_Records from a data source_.
== Segment start ==

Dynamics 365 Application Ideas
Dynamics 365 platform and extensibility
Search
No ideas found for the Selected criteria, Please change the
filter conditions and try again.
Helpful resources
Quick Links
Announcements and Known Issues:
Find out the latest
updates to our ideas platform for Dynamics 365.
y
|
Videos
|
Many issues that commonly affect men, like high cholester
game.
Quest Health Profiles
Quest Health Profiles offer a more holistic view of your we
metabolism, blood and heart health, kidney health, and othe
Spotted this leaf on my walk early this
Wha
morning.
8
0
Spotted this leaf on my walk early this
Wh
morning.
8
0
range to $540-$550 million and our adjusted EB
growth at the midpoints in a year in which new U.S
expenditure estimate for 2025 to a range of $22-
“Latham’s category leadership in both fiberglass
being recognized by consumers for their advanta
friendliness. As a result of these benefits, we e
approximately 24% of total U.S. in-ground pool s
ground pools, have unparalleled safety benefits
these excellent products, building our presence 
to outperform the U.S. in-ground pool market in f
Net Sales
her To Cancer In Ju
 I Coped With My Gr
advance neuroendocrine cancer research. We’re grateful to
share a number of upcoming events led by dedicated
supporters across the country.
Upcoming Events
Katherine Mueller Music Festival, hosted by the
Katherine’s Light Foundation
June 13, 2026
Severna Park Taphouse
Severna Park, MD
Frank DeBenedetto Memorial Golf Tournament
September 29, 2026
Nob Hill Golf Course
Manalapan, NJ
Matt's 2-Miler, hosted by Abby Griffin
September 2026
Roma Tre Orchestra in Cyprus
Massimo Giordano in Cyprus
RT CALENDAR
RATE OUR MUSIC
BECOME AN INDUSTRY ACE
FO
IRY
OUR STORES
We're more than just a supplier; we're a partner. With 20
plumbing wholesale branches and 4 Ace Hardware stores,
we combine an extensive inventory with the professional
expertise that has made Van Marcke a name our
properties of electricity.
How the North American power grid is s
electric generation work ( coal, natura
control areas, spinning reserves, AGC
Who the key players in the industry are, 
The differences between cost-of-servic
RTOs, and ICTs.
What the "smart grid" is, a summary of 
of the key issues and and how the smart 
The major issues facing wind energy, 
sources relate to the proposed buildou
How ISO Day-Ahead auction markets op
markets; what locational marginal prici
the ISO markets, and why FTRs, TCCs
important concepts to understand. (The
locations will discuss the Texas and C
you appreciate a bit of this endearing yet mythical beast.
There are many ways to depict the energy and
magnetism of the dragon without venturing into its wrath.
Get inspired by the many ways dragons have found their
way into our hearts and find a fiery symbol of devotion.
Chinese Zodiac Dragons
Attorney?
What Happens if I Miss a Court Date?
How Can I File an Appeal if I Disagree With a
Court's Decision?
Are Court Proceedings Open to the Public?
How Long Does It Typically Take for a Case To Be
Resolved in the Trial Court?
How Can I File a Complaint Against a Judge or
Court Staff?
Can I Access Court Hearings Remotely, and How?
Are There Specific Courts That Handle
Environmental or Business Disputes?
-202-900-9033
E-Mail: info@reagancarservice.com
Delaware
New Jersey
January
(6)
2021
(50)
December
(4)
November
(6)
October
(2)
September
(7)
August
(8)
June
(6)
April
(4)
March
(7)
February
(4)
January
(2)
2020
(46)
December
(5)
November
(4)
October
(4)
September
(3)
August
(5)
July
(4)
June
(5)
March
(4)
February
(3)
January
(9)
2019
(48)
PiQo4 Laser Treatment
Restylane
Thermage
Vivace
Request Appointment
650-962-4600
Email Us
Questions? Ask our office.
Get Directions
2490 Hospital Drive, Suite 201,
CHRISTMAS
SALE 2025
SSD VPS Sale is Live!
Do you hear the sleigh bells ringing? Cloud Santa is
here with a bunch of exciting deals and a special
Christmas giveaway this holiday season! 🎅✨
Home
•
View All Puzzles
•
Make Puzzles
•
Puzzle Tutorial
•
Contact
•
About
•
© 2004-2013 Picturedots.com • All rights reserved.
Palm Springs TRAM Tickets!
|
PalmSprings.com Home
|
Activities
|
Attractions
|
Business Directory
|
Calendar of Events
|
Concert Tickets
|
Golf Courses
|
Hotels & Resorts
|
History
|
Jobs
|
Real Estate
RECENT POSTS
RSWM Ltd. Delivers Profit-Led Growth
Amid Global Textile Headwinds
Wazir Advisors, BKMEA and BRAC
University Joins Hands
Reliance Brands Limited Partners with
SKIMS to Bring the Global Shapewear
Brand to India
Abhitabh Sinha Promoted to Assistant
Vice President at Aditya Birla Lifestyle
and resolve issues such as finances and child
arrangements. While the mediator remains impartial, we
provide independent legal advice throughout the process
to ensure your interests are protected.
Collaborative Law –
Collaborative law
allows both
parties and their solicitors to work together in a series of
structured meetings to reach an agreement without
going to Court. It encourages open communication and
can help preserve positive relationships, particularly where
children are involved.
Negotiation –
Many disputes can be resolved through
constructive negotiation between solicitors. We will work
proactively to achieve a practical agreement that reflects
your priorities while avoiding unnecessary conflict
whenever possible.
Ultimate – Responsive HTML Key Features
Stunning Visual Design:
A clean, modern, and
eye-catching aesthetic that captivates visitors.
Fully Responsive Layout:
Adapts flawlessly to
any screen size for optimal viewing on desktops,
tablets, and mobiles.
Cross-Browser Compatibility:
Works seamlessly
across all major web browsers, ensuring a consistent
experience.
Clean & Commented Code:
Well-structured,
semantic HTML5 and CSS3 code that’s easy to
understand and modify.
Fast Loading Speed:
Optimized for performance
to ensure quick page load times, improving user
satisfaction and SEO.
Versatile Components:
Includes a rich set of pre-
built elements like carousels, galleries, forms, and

== Segment end ==

_What is needed_. Your answer should consist of all lines above that include the string "these".

_Result of the task_.
friendliness. As a result of these benefits, we e
these excellent products, building our presence 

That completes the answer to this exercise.